Exercise objective » Print the records below exactly, and do not carry over any picture.

Page images and extracted text »

--- START ---

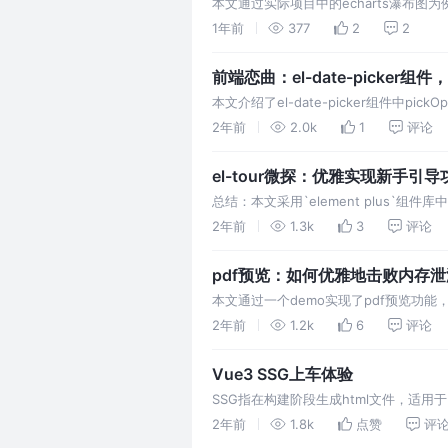
本文通过实际项目中的echarts瀑布图
技巧，并给出了demo源码，供大家享用
1年前
377
2
2
前端恋曲：el-date-picke
本文介绍了el-date-picker组件
场景提供参考和帮助。
2年前
2.0k
1
评论
el-tour微探：优雅实现新手引导
总结：本文采用`element plus`
性、高复用性，并针对过程中遇到的问题
2年前
1.3k
3
评论
pdf预览：如何优雅地击败内存泄
本文通过一个demo实现了pdf预览功能，
了pdf预览功能。最后复现并解决了内存
2年前
1.2k
6
评论
Vue3 SSG上车体验
SSG指在构建阶段生成html文件，适用于
2年前
1.8k
点赞
评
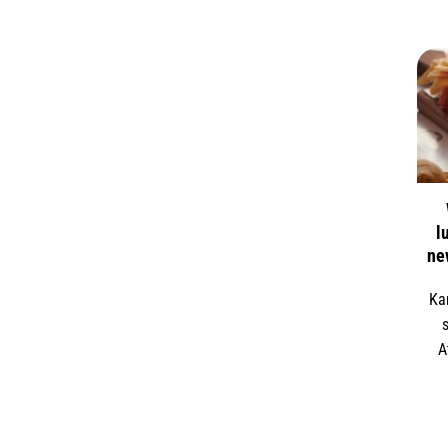
l
ne
Ka
A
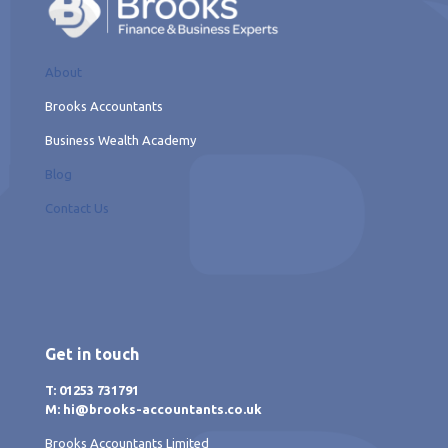
About
Brooks Accountants
Business Wealth Academy
Blog
Contact Us
Get in touch
T: 01253 731791
M: hi@brooks-accountants.co.uk
Brooks Accountants Limited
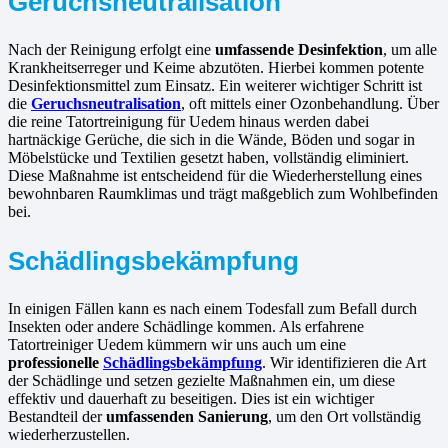
Geruchsneutralisation
Nach der Reinigung erfolgt eine
umfassende Desinfektion
, um alle
Krankheitserreger und Keime abzutöten. Hierbei kommen potente
Desinfektionsmittel zum Einsatz. Ein weiterer wichtiger Schritt ist
die
Geruchsneutralisation
, oft mittels einer Ozonbehandlung. Über
die reine Tatortreinigung für Uedem hinaus werden dabei
hartnäckige Gerüche, die sich in die Wände, Böden und sogar in
Möbelstücke und Textilien gesetzt haben, vollständig eliminiert.
Diese Maßnahme ist entscheidend für die Wiederherstellung eines
bewohnbaren Raumklimas und trägt maßgeblich zum Wohlbefinden
bei.
Schädlingsbekämpfung
In einigen Fällen kann es nach einem Todesfall zum Befall durch
Insekten oder andere Schädlinge kommen. Als erfahrene
Tatortreiniger Uedem kümmern wir uns auch um eine
professionelle
Schädlingsbekämpfung
. Wir identifizieren die Art
der Schädlinge und setzen gezielte Maßnahmen ein, um diese
effektiv und dauerhaft zu beseitigen. Dies ist ein wichtiger
Bestandteil der
umfassenden Sanierung
, um den Ort vollständig
wiederherzustellen.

--- END ---

Output of the exercise »
本文通过实际项目中的echarts瀑布图
技巧，并给出了demo源码，供大家享用
1年前
377
2
2
前端恋曲：el-date-picke
本文介绍了el-date-picker组件
场景提供参考和帮助。
2年前
2.0k
1
评论
el-tour微探：优雅实现新手引导
总结：本文采用`element plus`
性、高复用性，并针对过程中遇到的问题
2年前
1.3k
3
评论
pdf预览：如何优雅地击败内存泄
本文通过一个demo实现了pdf预览功能，
了pdf预览功能。最后复现并解决了内存
2年前
1.2k
6
评论
Vue3 SSG上车体验
SSG指在构建阶段生成html文件，适用于
2年前
1.8k
点赞
评
l
ne
Ka
A
About
Brooks Accountants
Business Wealth Academy
Blog
Contact Us
Get in touch
T: 01253 731791
M: hi@brooks-accountants.co.uk
Brooks Accountants Limited
Geruchsneutralisation
Nach der Reinigung erfolgt eine
umfassende Desinfektion
, um alle
Krankheitserreger und Keime abzutöten. Hierbei kommen potente
Desinfektionsmittel zum Einsatz. Ein weiterer wichtiger Schritt ist
die
Geruchsneutralisation
, oft mittels einer Ozonbehandlung. Über
die reine Tatortreinigung für Uedem hinaus werden dabei
hartnäckige Gerüche, die sich in die Wände, Böden und sogar in
Möbelstücke und Textilien gesetzt haben, vollständig eliminiert.
Diese Maßnahme ist entscheidend für die Wiederherstellung eines
bewohnbaren Raumklimas und trägt maßgeblich zum Wohlbefinden
bei.
Schädlingsbekämpfung
In einigen Fällen kann es nach einem Todesfall zum Befall durch
Insekten oder andere Schädlinge kommen. Als erfahrene
Tatortreiniger Uedem kümmern wir uns auch um eine
professionelle
Schädlingsbekämpfung
. Wir identifizieren die Art
der Schädlinge und setzen gezielte Maßnahmen ein, um diese
effektiv und dauerhaft zu beseitigen. Dies ist ein wichtiger
Bestandteil der
umfassenden Sanierung
, um den Ort vollständig
wiederherzustellen.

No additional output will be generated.